[WHAT YOU HAVE TO DO]: Up to and including the line with "old P46 process, you", restate the records below word for word, beginning with their first line.

━━━ EXERCISE MATERIALS ━━━

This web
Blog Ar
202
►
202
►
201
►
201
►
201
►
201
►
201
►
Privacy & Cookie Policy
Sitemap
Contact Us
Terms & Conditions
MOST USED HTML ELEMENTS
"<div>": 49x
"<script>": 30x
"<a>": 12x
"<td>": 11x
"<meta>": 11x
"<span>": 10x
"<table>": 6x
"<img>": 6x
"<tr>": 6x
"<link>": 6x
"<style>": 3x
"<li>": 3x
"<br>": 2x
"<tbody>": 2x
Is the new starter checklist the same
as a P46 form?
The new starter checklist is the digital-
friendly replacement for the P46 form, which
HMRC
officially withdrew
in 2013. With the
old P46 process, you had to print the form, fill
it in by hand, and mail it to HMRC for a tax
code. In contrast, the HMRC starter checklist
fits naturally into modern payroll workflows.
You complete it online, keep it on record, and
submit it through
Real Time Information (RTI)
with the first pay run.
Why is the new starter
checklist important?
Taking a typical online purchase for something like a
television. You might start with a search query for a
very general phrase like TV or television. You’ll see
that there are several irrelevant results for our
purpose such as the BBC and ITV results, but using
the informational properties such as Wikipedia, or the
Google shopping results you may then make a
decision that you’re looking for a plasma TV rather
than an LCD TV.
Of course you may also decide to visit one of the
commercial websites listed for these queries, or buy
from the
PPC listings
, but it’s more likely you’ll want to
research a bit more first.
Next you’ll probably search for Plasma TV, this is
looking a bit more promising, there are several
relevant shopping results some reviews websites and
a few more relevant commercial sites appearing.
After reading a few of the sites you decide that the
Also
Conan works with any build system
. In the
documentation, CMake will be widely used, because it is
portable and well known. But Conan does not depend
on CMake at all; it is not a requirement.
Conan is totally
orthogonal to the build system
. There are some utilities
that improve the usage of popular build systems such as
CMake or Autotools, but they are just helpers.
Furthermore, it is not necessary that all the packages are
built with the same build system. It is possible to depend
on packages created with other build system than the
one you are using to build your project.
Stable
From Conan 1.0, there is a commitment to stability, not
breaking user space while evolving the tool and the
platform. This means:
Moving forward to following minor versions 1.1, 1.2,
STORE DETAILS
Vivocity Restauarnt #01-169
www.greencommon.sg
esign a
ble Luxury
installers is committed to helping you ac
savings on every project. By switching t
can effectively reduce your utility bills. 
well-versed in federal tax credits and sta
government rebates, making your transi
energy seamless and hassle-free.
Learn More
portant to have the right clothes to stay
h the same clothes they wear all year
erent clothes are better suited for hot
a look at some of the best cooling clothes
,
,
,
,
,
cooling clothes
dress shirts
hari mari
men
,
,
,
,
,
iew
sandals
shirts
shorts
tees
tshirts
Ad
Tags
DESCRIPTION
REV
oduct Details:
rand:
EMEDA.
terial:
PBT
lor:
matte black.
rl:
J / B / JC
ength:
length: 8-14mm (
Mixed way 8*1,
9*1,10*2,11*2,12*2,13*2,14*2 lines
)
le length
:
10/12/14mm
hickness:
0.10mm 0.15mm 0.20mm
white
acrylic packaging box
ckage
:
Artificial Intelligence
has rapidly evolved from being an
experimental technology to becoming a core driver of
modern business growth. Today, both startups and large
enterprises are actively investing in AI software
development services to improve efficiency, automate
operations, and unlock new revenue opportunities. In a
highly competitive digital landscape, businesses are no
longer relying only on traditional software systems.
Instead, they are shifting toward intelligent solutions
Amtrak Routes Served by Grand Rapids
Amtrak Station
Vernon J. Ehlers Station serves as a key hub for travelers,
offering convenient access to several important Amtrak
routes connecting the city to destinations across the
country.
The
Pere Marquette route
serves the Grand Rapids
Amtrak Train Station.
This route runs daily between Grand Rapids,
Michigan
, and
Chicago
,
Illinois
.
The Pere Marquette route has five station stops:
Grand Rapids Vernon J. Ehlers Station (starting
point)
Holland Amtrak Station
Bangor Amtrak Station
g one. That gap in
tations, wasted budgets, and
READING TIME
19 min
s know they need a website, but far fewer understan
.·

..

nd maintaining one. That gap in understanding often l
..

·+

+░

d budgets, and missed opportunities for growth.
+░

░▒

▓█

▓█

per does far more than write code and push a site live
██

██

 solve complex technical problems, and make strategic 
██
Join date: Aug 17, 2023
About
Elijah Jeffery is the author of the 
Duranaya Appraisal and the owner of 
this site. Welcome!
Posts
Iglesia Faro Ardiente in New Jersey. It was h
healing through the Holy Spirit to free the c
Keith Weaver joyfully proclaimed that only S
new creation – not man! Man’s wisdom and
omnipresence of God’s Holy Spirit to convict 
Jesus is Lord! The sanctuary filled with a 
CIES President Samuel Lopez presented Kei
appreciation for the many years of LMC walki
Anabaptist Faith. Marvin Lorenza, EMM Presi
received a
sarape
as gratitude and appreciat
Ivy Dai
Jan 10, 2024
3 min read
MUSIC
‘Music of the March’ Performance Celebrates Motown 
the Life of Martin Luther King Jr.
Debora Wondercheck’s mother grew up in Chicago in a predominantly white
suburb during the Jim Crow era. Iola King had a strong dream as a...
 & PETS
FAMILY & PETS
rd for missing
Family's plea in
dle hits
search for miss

━━━

[RESPONSE FOR THIS EXERCISE]:
This web
Blog Ar
202
►
202
►
201
►
201
►
201
►
201
►
201
►
Privacy & Cookie Policy
Sitemap
Contact Us
Terms & Conditions
MOST USED HTML ELEMENTS
"<div>": 49x
"<script>": 30x
"<a>": 12x
"<td>": 11x
"<meta>": 11x
"<span>": 10x
"<table>": 6x
"<img>": 6x
"<tr>": 6x
"<link>": 6x
"<style>": 3x
"<li>": 3x
"<br>": 2x
"<tbody>": 2x
Is the new starter checklist the same
as a P46 form?
The new starter checklist is the digital-
friendly replacement for the P46 form, which
HMRC
officially withdrew
in 2013. With the
old P46 process, you had to print the form, fill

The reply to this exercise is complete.